▶ **Task to carry out**: Copy out each line of the entries where the word "einem" is present.

▶ **Input data**:

━━━━━━━━━━━━━━━━

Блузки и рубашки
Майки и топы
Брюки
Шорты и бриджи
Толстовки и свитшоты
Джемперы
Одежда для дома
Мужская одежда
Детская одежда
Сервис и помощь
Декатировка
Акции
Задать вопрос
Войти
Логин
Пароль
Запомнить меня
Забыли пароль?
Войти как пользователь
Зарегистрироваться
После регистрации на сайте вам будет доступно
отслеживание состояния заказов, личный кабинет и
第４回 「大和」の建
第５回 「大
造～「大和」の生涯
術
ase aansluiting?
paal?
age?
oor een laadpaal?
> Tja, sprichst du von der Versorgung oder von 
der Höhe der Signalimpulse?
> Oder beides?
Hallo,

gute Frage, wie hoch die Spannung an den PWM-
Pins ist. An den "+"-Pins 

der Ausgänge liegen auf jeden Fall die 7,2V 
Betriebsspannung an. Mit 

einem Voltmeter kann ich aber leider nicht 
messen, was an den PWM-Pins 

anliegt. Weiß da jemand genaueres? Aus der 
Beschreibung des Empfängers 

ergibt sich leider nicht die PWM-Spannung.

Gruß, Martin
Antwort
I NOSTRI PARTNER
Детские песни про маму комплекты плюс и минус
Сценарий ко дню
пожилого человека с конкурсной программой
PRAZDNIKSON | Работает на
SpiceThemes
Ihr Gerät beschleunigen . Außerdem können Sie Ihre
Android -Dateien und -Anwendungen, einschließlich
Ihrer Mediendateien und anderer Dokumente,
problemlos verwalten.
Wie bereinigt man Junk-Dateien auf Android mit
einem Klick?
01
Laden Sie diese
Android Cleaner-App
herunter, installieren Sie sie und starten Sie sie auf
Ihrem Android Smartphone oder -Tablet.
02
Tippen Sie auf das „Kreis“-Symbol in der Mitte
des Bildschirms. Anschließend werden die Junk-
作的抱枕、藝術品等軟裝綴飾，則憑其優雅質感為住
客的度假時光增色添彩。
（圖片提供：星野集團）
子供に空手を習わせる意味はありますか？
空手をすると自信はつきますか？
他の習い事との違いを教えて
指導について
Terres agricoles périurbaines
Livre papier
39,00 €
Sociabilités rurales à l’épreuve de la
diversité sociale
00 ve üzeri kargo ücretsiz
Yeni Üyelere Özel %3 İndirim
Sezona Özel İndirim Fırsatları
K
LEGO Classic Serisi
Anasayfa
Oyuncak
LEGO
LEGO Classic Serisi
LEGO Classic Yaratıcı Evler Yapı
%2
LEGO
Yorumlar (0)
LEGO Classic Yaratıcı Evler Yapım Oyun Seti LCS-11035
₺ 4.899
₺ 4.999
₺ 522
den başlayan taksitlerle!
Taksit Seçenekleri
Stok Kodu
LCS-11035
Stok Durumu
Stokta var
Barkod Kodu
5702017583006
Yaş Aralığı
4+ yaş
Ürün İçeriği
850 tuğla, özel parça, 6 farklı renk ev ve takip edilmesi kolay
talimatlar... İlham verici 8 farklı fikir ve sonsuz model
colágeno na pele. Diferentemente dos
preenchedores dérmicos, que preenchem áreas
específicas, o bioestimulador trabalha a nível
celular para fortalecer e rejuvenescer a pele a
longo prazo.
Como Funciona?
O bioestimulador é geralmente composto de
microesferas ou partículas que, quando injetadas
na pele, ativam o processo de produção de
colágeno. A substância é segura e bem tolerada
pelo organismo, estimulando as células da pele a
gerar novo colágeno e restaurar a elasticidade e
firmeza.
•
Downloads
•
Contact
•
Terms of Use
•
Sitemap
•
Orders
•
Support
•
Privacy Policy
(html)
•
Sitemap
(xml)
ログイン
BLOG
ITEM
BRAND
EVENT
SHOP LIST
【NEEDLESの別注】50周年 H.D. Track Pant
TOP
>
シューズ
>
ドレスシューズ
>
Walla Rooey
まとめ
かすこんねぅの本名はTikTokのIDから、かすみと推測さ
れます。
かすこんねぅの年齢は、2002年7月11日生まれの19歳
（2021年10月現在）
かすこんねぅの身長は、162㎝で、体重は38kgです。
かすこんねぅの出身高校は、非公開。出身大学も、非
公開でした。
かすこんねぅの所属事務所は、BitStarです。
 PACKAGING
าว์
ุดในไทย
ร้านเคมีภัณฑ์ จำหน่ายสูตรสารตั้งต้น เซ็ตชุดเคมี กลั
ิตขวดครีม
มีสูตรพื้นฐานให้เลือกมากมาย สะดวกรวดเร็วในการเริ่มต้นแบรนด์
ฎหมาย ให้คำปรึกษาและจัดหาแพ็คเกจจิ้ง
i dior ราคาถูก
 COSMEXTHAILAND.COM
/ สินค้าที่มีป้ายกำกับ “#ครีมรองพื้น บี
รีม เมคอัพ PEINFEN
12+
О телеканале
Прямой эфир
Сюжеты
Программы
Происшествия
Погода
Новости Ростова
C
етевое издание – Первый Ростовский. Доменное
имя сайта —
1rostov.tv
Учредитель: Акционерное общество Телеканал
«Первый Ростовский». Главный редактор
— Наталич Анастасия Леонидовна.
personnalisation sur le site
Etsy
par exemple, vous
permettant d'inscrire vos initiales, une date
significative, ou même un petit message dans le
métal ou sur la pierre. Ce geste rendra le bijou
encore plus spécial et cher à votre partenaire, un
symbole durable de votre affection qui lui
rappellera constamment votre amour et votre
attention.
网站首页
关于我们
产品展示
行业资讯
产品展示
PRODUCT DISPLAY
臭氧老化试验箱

━━━━━━━━━━━━━━━━

▶ **Written answer**:
einem Voltmeter kann ich aber leider nicht 
einem Klick?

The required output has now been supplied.